From mboxrd@z Thu Jan  1 00:00:00 1970
From: Andy Lutomirski <luto@kernel.org>
Subject: Re: [intel-sgx-kernel-dev] [PATCH 08/10] kvm: vmx: add guest's
 IA32_SGXLEPUBKEYHASHn runtime switch support
Date: Thu, 11 May 2017 23:11:59 -0700
Message-ID: <CALCETrUcYfb8E2Ot=WhPH79bVNoPxyBX1ot02o_QvxVsLsQnMg@mail.gmail.com>
References: <20170508052434.3627-1-kai.huang@linux.intel.com>
 <20170508052434.3627-9-kai.huang@linux.intel.com> <58dcdb2d-6894-b0a3-8d6f-2ab752fd6d22@linux.intel.com>
 <CALCETrXG6KZEuxzDRwrAC5Wp=tCFaUBt4oPMQE40gdYB4p_A_Q@mail.gmail.com> <6ab7ec4e-e0fa-af47-11b2-f26edcb088fb@linux.intel.com>
Mime-Version: 1.0
Content-Type: text/plain; charset="UTF-8"
Cc: Andy Lutomirski <luto@kernel.org>,
        Kai Huang <kaih.linux@gmail.com>,
        Paolo Bonzini <pbonzini@redhat.com>,
        Radim Krcmar <rkrcmar@redhat.com>,
        kvm list <kvm@vger.kernel.org>,
        "intel-sgx-kernel-dev@lists.01.org"
        <intel-sgx-kernel-dev@lists.01.org>, haim.cohen@intel.com
To: "Huang, Kai" <kai.huang@linux.intel.com>
Return-path: <kvm-owner@vger.kernel.org>
Received: from mail.kernel.org ([198.145.29.99]:59194 "EHLO mail.kernel.org"
        rhost-flags-OK-OK-OK-OK) by vger.kernel.org with ESMTP
        id S1751266AbdELGMW (ORCPT <rfc822;kvm@vger.kernel.org>);
        Fri, 12 May 2017 02:12:22 -0400
Received: from mail-ua0-f172.google.com (mail-ua0-f172.google.com [209.85.217.172])
        (using TLSv1.2 with cipher ECDHE-RSA-AES128-GCM-SHA256 (128/128 bits))
        (No client certificate requested)
        by mail.kernel.org (Postfix) with ESMTPSA id 3B6FE23993
        for <kvm@vger.kernel.org>; Fri, 12 May 2017 06:12:21 +0000 (UTC)
Received: by mail-ua0-f172.google.com with SMTP id j17so41227434uag.3
        for <kvm@vger.kernel.org>; Thu, 11 May 2017 23:12:21 -0700 (PDT)
In-Reply-To: <6ab7ec4e-e0fa-af47-11b2-f26edcb088fb@linux.intel.com>
Sender: kvm-owner@vger.kernel.org
List-ID: <kvm.vger.kernel.org>

On Thu, May 11, 2017 at 9:56 PM, Huang, Kai <kai.huang@linux.intel.com> wrote:
> I am not sure whether the cost of writing to 4 MSRs would be *extremely*
> slow, as when vcpu is schedule in, KVM is already doing vmcs_load, writing
> to several MSRs, etc.

I'm speculating that these MSRs may be rather unoptimized and hence
unusualy slow.

>
>>
>> Have a percpu variable that stores the current SGXLEPUBKEYHASH along
>> with whatever lock is needed (probably just a mutex).  Users of EINIT
>> will take the mutex, compare the percpu variable to the desired value,
>> and, if it's different, do WRMSR and update the percpu variable.
>>
>> KVM will implement writes to SGXLEPUBKEYHASH by updating its in-memory
>> state but *not* changing the MSRs.  KVM will trap and emulate EINIT to
>> support the same handling as the host.  There is no action required at
>> all on KVM guest entry and exit.
>
>
> This is doable, but SGX driver needs to do those things and expose
> interfaces for KVM to use. In terms of the percpu data, it is nice to have,
> but I am not sure whether it is mandatory, as IMO EINIT is not even in
> performance critical path. We can simply read old value from MSRs out and
> compare whether the old equals to the new.

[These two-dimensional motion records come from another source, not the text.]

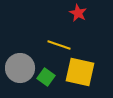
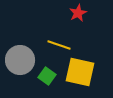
red star: rotated 18 degrees clockwise
gray circle: moved 8 px up
green square: moved 1 px right, 1 px up
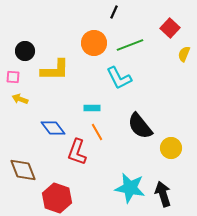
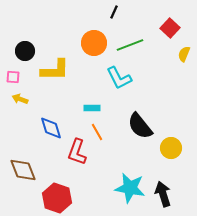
blue diamond: moved 2 px left; rotated 20 degrees clockwise
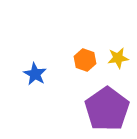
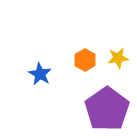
orange hexagon: rotated 10 degrees clockwise
blue star: moved 5 px right
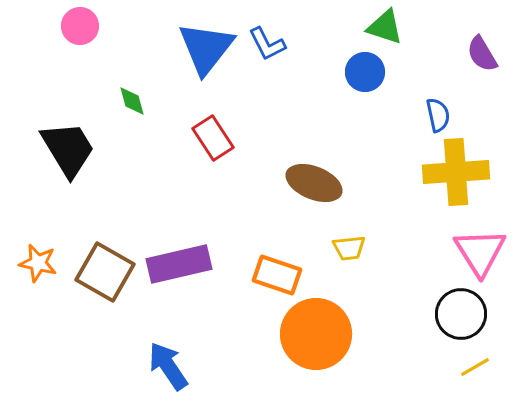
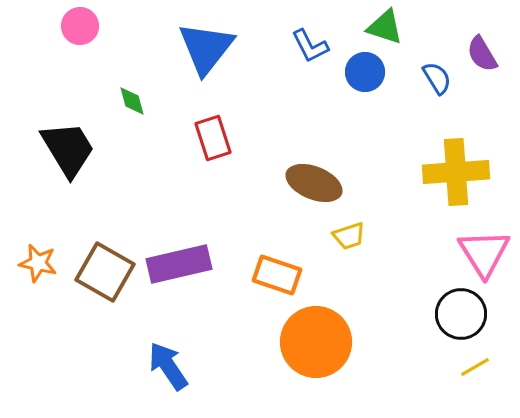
blue L-shape: moved 43 px right, 2 px down
blue semicircle: moved 1 px left, 37 px up; rotated 20 degrees counterclockwise
red rectangle: rotated 15 degrees clockwise
yellow trapezoid: moved 12 px up; rotated 12 degrees counterclockwise
pink triangle: moved 4 px right, 1 px down
orange circle: moved 8 px down
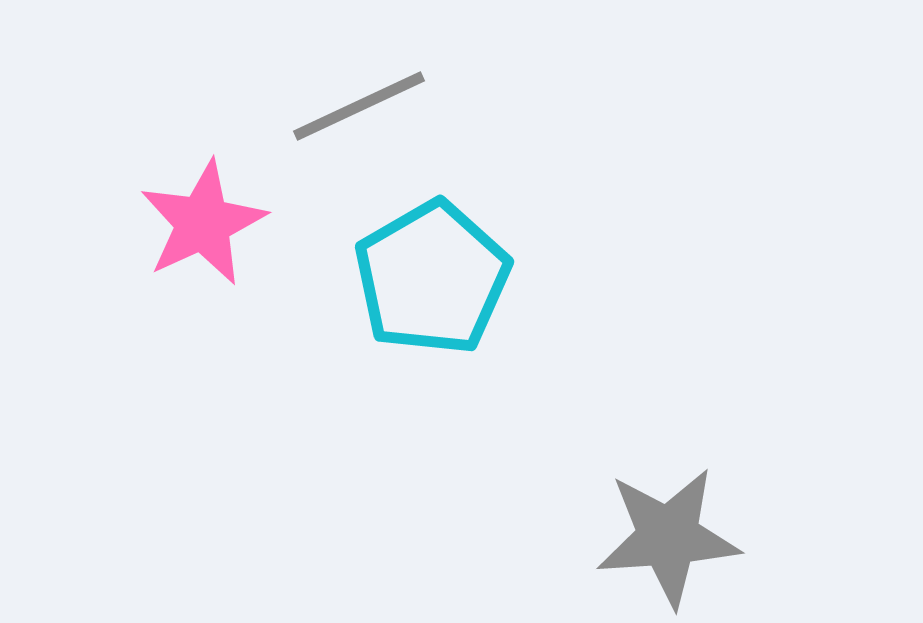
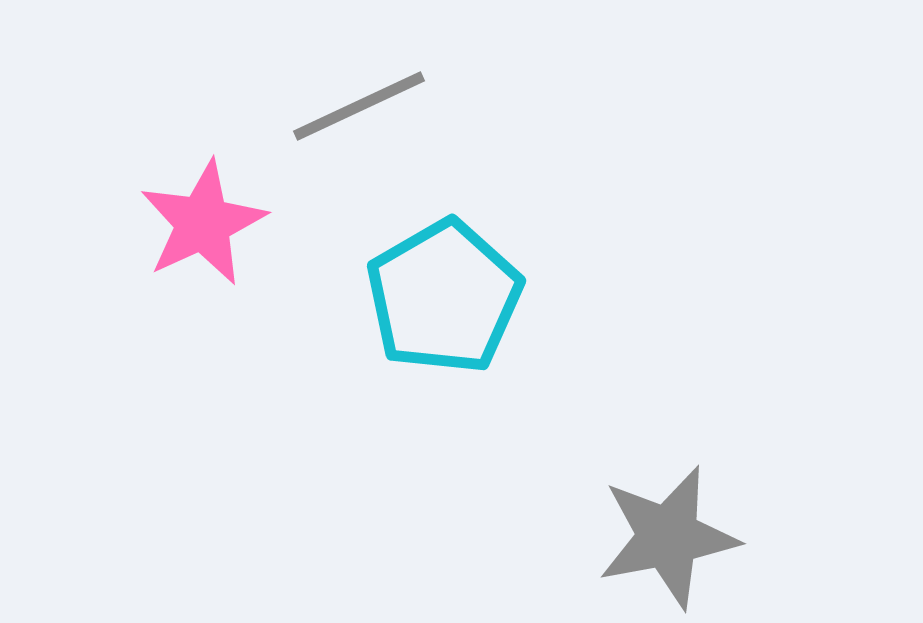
cyan pentagon: moved 12 px right, 19 px down
gray star: rotated 7 degrees counterclockwise
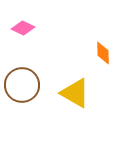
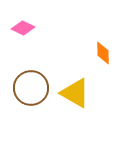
brown circle: moved 9 px right, 3 px down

I think the SGX driver should probably live in arch/x86, and the
interface could be a simple percpu variable that is exported (from the
main kernel image, not from a module).

>
>>
>> FWIW, I think that KVM will, in the long run, want to trap EINIT for
>> other reasons: someone is going to want to implement policy for what
>> enclaves are allowed that applies to guests as well as the host.
>
>
> I am not very convinced why "what enclaves are allowed" in host would apply
> to guest. Can you elaborate? I mean in general virtualization just focus
> emulating hardware behavior. If a native machine is able to run any LE, the
> virtual machine should be able to as well (of course, with guest's
> IA32_FEATURE_CONTROL[bit 17] set).

I strongly disagree.  I can imagine two classes of sensible policies
for launch control:

1. Allow everything.  This seems quite sensible to me.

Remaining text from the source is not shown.